Freemium-Modell
Definition
Das Freemium-Modell ist ein Erlösmodell, bei dem eine Basisversion kostenlos angeboten wird, während erweiterte Funktionen kostenpflichtig sind. Der Begriff kombiniert „Free“ und „Premium“.
Warum Freemium funktioniert
Freemium senkt die Einstiegsbarriere auf null. Nutzer können das Produkt testen, bevor sie zahlen. Wenn der kostenlose Teil genug Wert liefert und gleichzeitig den Wunsch nach mehr weckt, konvertieren Nutzer zu zahlenden Kunden.
Die Freemium-Balance
Die größte Herausforderung: Die richtige Balance zwischen Free und Premium finden.

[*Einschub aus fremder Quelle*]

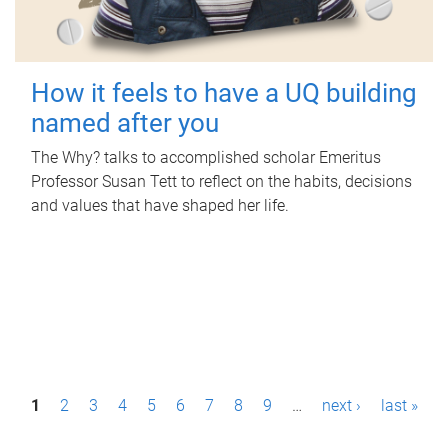
How it feels to have a UQ building
named after you
The Why? talks to accomplished scholar Emeritus
Professor Susan Tett to reflect on the habits, decisions
and values that have shaped her life.
P
1
2
3
4
5
6
7
8
9
…
next ›
last »
a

Zu viel Free: Niemand sieht Grund zu upgraden → keine Einnahmen
Zu wenig Free: Nutzer sehen keinen Wert → keine Registrierungen
Optimal: Free zeigt den Wert, Premium löst echte Painpoints
Freemium-Strategien
Feature-Limited
Grundfunktionen kostenlos, erweiterte Features kostenpflichtig.
Beispiel: Spotify (Werbung + Shuffle) vs. Premium (werbefrei + Download)
Capacity-Limited
Begrenzte Nutzung kostenlos, mehr Kapazität kostenpflichtig.
Beispiel: Dropbox (2GB Free vs. 2TB Premium)
Time-Limited
Kostenlose Testphase, dann Bezahlung nötig.
Beispiel: Netflix 30-Tage-Trial (technisch kein echtes Freemium)
Seat-Limited
Einzelnutzer kostenlos, Teams kostenpflichtig.
Beispiel: Slack (begrenzte Features für kleine Teams)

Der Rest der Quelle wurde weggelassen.